High-resolution CT was more sensitive than chest radiography in evaluating the extent of pulmonary disease in patients with Hermansky-Pudlak syndrome. All patients with mild findings on high-resolution CT scans had normal findings on chest radiographs. Common chest radiographic findings included reticulonodular interstitial pattern, perihilar fibrosis, and pleural thickening. High-resolution CT showed septal thickening, ground-glass opacities, and peribronchovascular thickening. For patients with Hermansky-Pudlak syndrome who were 30 years old or younger, high-resolution CT findings were usually minimal. Among patients who were older than 30 years, the 34 patients with HPS1 mutations had a score of 1.38+/-0.18 (mean+/-standard error of the mean) on high-resolution CT. This score is significantly greater than the score for the 11 patients without HPS1 mutations (0.36 +/- 0.15) (p < 0.001). The score based on high-resolution CT findings inversely correlated with percentage of forced vital capacity and was useful in defining the progression of interstitial disease.

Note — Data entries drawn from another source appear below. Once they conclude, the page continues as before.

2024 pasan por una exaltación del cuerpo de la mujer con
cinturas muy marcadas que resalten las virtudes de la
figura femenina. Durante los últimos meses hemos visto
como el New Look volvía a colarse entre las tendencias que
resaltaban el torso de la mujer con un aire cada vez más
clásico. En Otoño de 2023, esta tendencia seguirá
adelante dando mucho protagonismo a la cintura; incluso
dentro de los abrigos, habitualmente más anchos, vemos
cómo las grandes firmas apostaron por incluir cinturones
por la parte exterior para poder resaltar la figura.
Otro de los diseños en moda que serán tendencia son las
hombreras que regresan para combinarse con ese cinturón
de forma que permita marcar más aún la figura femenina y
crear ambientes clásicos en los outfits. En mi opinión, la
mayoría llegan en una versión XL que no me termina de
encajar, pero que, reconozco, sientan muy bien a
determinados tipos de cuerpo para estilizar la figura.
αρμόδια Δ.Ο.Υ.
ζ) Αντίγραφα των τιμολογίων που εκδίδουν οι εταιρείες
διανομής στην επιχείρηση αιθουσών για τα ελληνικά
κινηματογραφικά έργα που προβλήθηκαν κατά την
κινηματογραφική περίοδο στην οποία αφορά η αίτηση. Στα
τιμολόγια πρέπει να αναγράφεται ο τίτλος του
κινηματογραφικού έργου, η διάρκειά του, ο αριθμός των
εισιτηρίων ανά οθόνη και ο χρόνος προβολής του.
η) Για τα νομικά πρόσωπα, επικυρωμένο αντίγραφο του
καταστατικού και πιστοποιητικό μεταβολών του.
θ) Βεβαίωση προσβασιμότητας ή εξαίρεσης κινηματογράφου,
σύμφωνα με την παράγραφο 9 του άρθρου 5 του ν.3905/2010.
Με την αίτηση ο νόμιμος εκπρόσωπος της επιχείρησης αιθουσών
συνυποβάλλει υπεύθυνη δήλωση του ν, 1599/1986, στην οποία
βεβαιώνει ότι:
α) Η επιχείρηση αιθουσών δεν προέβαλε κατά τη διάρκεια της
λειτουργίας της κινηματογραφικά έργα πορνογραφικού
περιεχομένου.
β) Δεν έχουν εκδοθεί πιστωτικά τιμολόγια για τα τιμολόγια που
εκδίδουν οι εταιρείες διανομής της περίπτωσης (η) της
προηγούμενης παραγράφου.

High-resolution CT provides a good radiologic monitor of disease status and progression in patients with Hermansky-Pudlak syndrome and correlates well with patient age, extent of pulmonary dysfunction, and genetic findings.
我们研究的目的是描述患有Hermansky-Pudlak综合征患者的胸部X线和高分辨率CT表现,并将放射学表现与年龄、致病基因和肺功能相关联。
67例Hermansky-Pudlak综合征患者接受了胸部高分辨率CT检查。采用基于肺部受累程度和特定高分辨率CT表现的评分系统,并将这些表现与患者年龄、肺功能和基因研究结果进行比较。67例患者中有58例(87%)还接受了胸部X线检查。将这些X线片与高分辨率CT扫描结果进行比较。
在评估Hermansky-Pudlak综合征患者的肺部疾病程度方面,高分辨率CT比胸部X线更敏感。所有高分辨率CT扫描表现轻微的患者胸部X线片均正常。常见的胸部X线表现包括网状结节状间质影、肺门周围纤维化和胸膜增厚。高分辨率CT显示小叶间隔增厚、磨玻璃影和支气管血管周围增厚。对于30岁及以下的Hermansky-Pudlak综合征患者,高分辨率CT表现通常较轻。在30岁以上的患者中,34例HPS1基因突变患者的高分辨率CT评分为1.38±0.18(平均值±平均标准误差)。该评分显著高于11例无HPS1基因突变患者的评分(0.36±0.15)(p<0.001)。基于高分辨率CT表现的评分与用力肺活量百分比呈负相关,有助于确定间质性疾病的进展。
高分辨率CT可为Hermansky-Pudlak综合征患者的疾病状态和进展提供良好的放射学监测,且与患者年龄、肺功能障碍程度和基因发现密切相关。